It was the next Saturday, just a week after the loss of the big trout, when old Davy Parmalee came to saw wood for Mr. Berry; and Mel, for want of anything more important to occupy his attention, went out to watch him work and talk with him a little. And Davy was quite ready to rest his saw in the log and himself on it.
"Now did any o' ye boys be down to the old dam a-fishing last Saturday a week?" he asked. "Did any o' ye hook a big trout and drop him again?"
"No-o," said Mel, catching his breath. "I don't think any of us did."
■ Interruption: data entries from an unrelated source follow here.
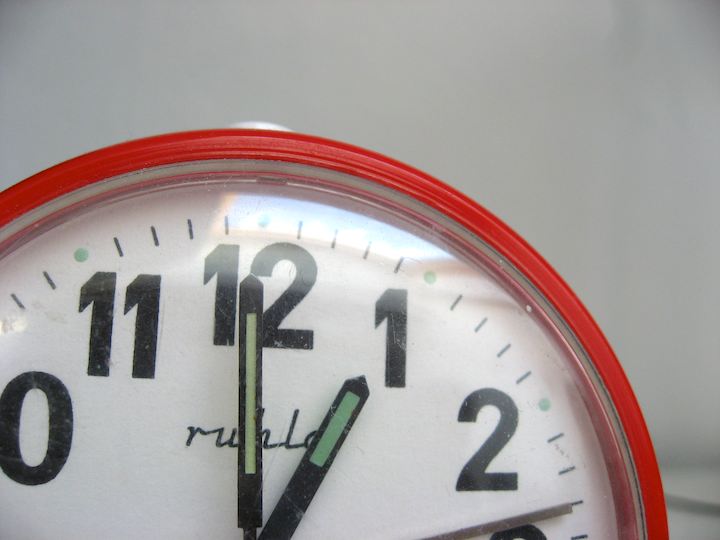 In order to click on white wall in this screenshot , I will do point(571,122). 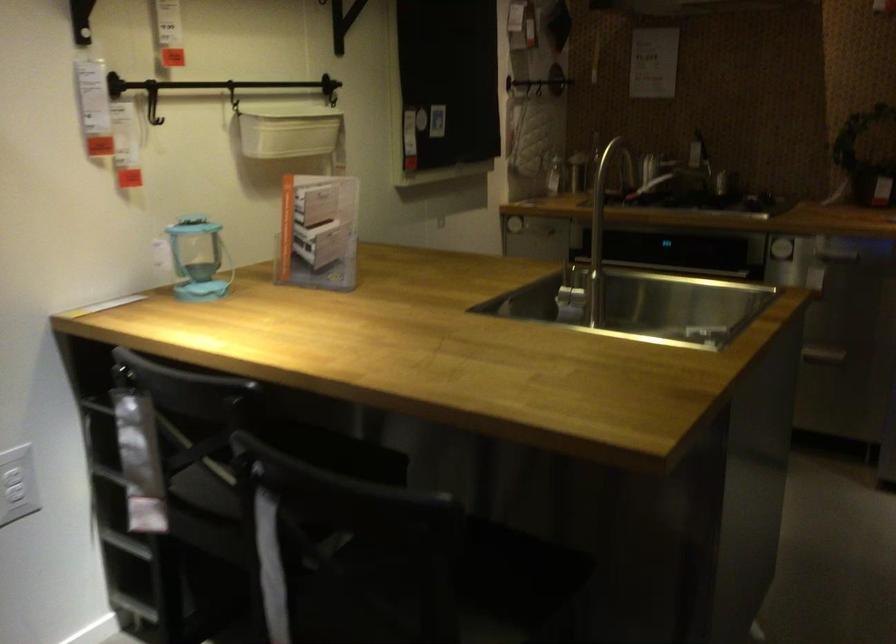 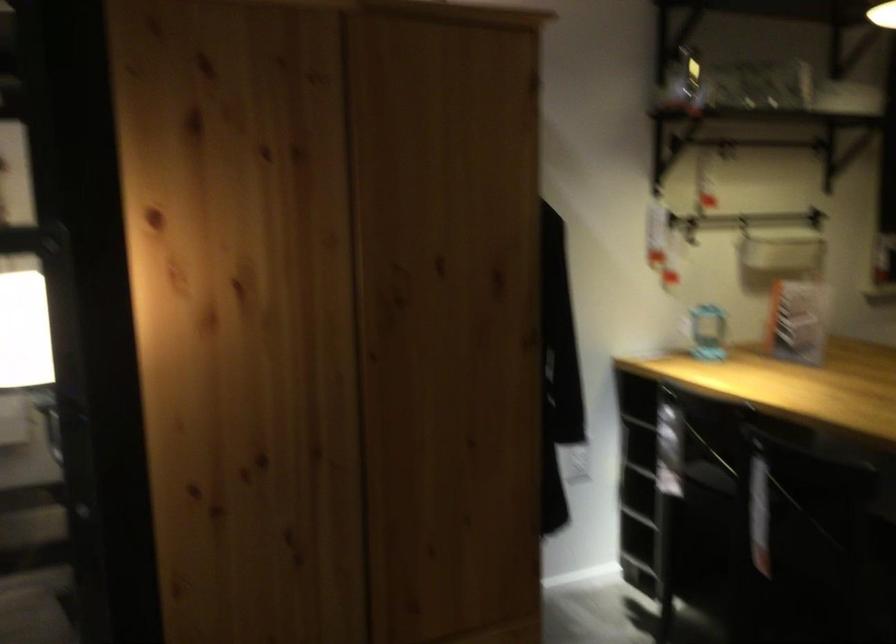 Find the pixel in the second image that matches point 202,117 in the first image.

(744, 225)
"Well, I found sech a one floatin' front o' my camp in an eddy, a Sunday mornin'," said Davy, "an' I guessed likely 'nough one o' ye boys lost him. He was a whopper, I tell ye, and hooked through the jaw. Must 'a ben somebody lost him. Anyhow, he made me a good solid breakfast."
"I wouldn't wonder," said Mel; and then he stood studying the earth at his feet for a long, long time.
"Davy," said he at length—"Davy, if you won't tell anybody else what you've just told me, I'll give you a pound of the best tobacco we've got in the store."
And the old man answered, briskly puffing away at his black clay pipe, "I ain't no call to tell it nowhere's I knows on; an' I won't ef ye say so. I'll be gretly obliged to ye for the 'backer, too."
"For it might have been somebody else that lost the fish," Mel reasoned with his conscience. "Anyhow, I can't own up 'twas mine—the boys would all be down on me so, and puff Clint Parson's up to the sky. I—can't—do—it. I don't believe 'twas mine anyway—I don't!"
So he passed it by and kept the secret; and so time went on, bringing the long summer vacation to a close.
"We ought to do something out of common to-morrow to end up with," said Mel, who, with a baker's dozen of his chums, was eating early apples on the shady side of Mr. Gerry's orchard wall. "What shall it be?"